Here are trinkets from my trip to Peru. From left to right: Inca Kola (Peru's national soft drink) bottles, a hand carved gourd, and Peruvian coins. These can be found on my desk at work.
Here's a map to the route we trekked, starting from Cachora, through to Choquequirao, over the Yanama Pass, and ending at Machu Picchu
Our trek began in the city of Cusco, Peru. Cusco was the capital of the Incan Empire in the 13th Century. At an altitude of 3400 meters, I was feeling the effects of high altitude the day I arrived. Here is the city from a viewpoint.
Here I am with the Sacred Valley of the Incas behind me. This fertile valley was an important area for maize production for the Incas.
Alpacas; the wool from these Alpacas are used for clothing and blankets.
Village women spinning wool from Alpacas, with the market in the background.

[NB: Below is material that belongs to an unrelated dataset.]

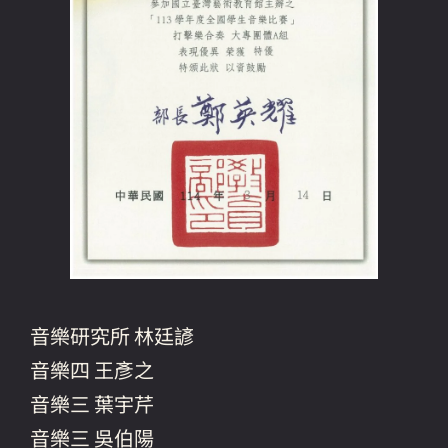
音樂研究所 林廷諺
音樂四 王彥之
音樂三 葉宇芹
音樂三 吳伯陽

We visited Incan archaeolgical site at Ollantaytambo. Pictured here are some precision cut and fitted rocks on one of the walls.
On our way to the town of Cachora, we had to take an alternate road as the main road was washed out. Unfortunately, our bus got stuck. After a couple of hours of digging and pushing, we were on our way!
Here's the trekking team photo, at the start of the trek at Huayhuacalle. From left to right: Nick, Phil, Wally, Stan, Allan, Chany, Emily, Jeff, LaVonne, Wendy, Heidi, Matt, Steve, Jackass
After a long day of trekking (mostly uphill), I've arrived at the Choquequirao Park entrance. Lots of rules!
Our camp at Choquequirao, with Steve getting ready for a hike. Being on the side of a mountain, our tents sat on terraces with little room out the front door of the tent. Throughout the trip, our tents were rarely set on level ground.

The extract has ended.